The resulting printing plate had good halftone dot reproducibility of 2 to 98%.

The number of printed matter obtained was 21,000, which was good.

2) In the photosensitive composition of Comparative Example 1, the copolymer resin of (1) was replaced with the carboxyl copolymer resin of styrene, acrylonitrile, butyl acrylate, and acrylic acid in a molar ratio of 49.10.4.37. A printing plate was prepared in the same manner as in Example 1 except that the resin was changed to one in which glycidyl methacrylate was added to 1/2 of the groups.

The obtained printing plate had poor halftone dot reproducibility of 5 to 90%.

The number of printed matter obtained was 0.8 million.

Example 3 1) In the photosensitive composition of Example 1, the molar ratio of copolymer resin (1) to 2-hydroxyethyl methacrylate, styrene, acrylonitrile, butyl acrylate, and acrylic acid was 40.1019.4. A printing plate was prepared in the same manner as in Example 1, except that the resin was changed to a resin in which glycidyl methacrylate was added to carboxyl group 172 of the copolymer resin of .37.

The resulting printing plate had good halftone dot reproducibility of 2 to 98%.

The obtained printed matter was 30,000 copies and was in good condition.

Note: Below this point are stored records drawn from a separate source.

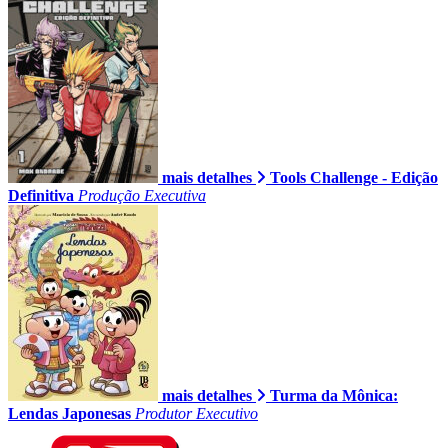
mais detalhes
Tools Challenge - Edição
Definitiva
Produção Executiva
mais detalhes
Turma da Mônica:
Lendas Japonesas
Produtor Executivo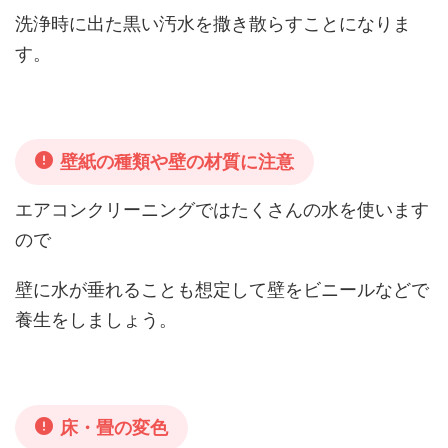
洗浄時に出た黒い汚水を撒き散らすことになりま
す。
壁紙の種類や壁の材質に注意
エアコンクリーニングではたくさんの水を使います
ので
壁に水が垂れることも想定して壁をビニールなどで
養生をしましょ
う。
床・畳の変色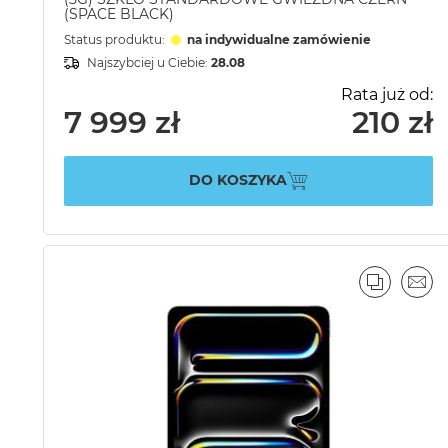
(SPACE BLACK)
Status produktu:
na indywidualne zamówienie
Najszybciej u Ciebie:
28.08
Rata już od:
7 999 zł
210 zł
DO KOSZYKA
PORÓWN
EMA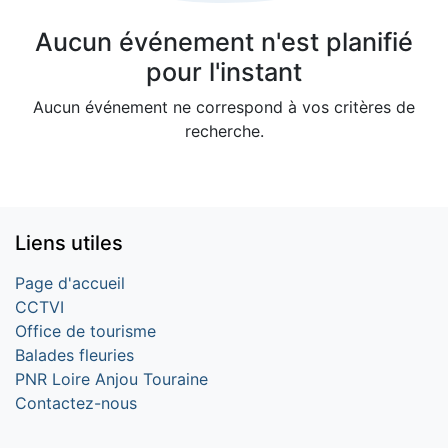
Aucun événement n'est planifié
pour l'instant
Aucun événement ne correspond à vos critères de
recherche.
Liens utiles
Page d'accueil
CCTVI
Office de tourisme
Balades fleuries
PNR Loire Anjou Touraine
Contactez-nous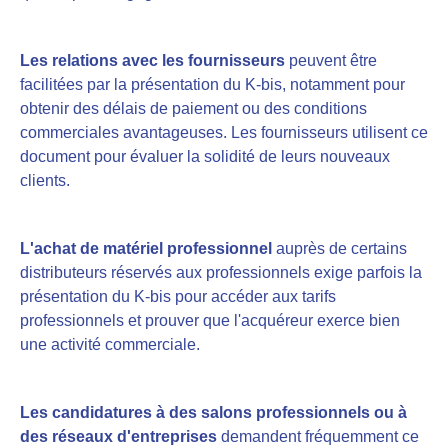
Les relations avec les fournisseurs
peuvent être
facilitées par la présentation du K-bis, notamment pour
obtenir des délais de paiement ou des conditions
commerciales avantageuses. Les fournisseurs utilisent ce
document pour évaluer la solidité de leurs nouveaux
clients.
L'achat de matériel professionnel
auprès de certains
distributeurs réservés aux professionnels exige parfois la
présentation du K-bis pour accéder aux tarifs
professionnels et prouver que l'acquéreur exerce bien
une activité commerciale.
Les candidatures à des salons professionnels ou à
des réseaux d'entreprises
demandent fréquemment ce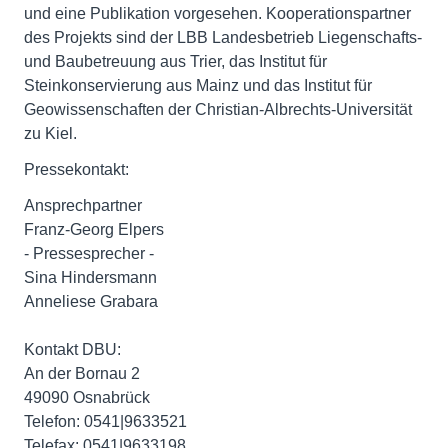
und eine Publikation vorgesehen. Kooperationspartner
des Projekts sind der LBB Landesbetrieb Liegenschafts-
und Baubetreuung aus Trier, das Institut für
Steinkonservierung aus Mainz und das Institut für
Geowissenschaften der Christian-Albrechts-Universität
zu Kiel.
Pressekontakt:
Ansprechpartner
Franz-Georg Elpers
- Pressesprecher -
Sina Hindersmann
Anneliese Grabara
Kontakt DBU:
An der Bornau 2
49090 Osnabrück
Telefon: 0541|9633521
Telefax: 0541|9633198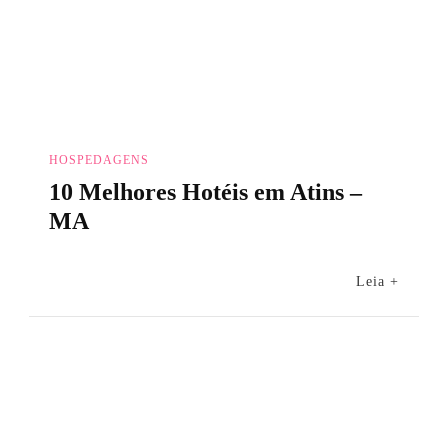
HOSPEDAGENS
10 Melhores Hotéis em Atins –
MA
Leia +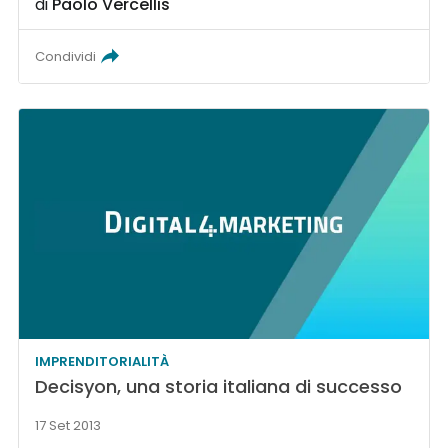
di
Paolo Vercellis
Condividi
IMPRENDITORIALITÀ
Decisyon, una storia italiana di successo
17 Set 2013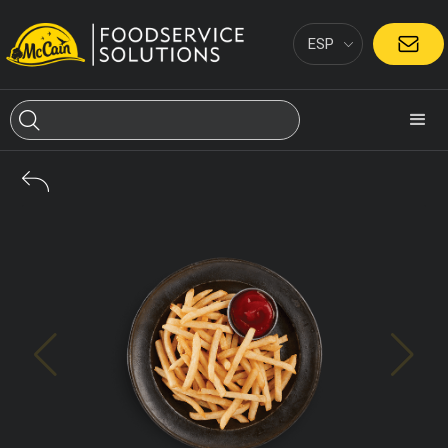
ESP
CONTACTO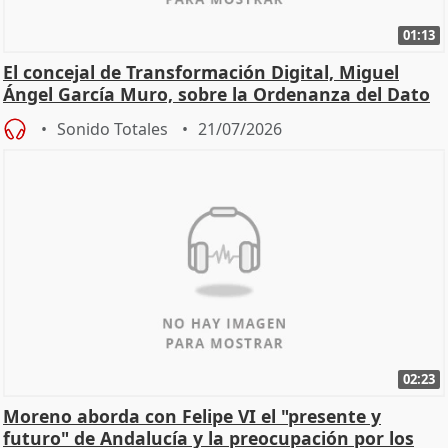
01:13
El concejal de Transformación Digital, Miguel
Ángel García Muro, sobre la Ordenanza del Dato
Sonido Totales
21/07/2026
02:23
Moreno aborda con Felipe VI el "presente y
futuro" de Andalucía y la preocupación por los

[Effects of the Invention] Since the present invention contains a binder having a specific structural unit in the photosensitive layer, the resulting lithographic printing plate that does not require dampening water has excellent printing durability and good halftone reproducibility. It was good. Furthermore, the difficulty of scratching the plate surface is further improved, and therefore, an excellent printing plate without scumming on the plate surface can be obtained.

Claims (1)

[Claims] In a lithographic printing plate material that does not require dampening water and has a photosensitive layer and a fluororesin layer in that order on a support, the photosensitive layer is an addition-polymerizable unsaturated compound and a copolymer resin containing a structural unit having a hydroxyl group. A lithographic printing plate material that does not require dampening water and is characterized by containing a photopolymerization initiator and a photopolymerization initiator.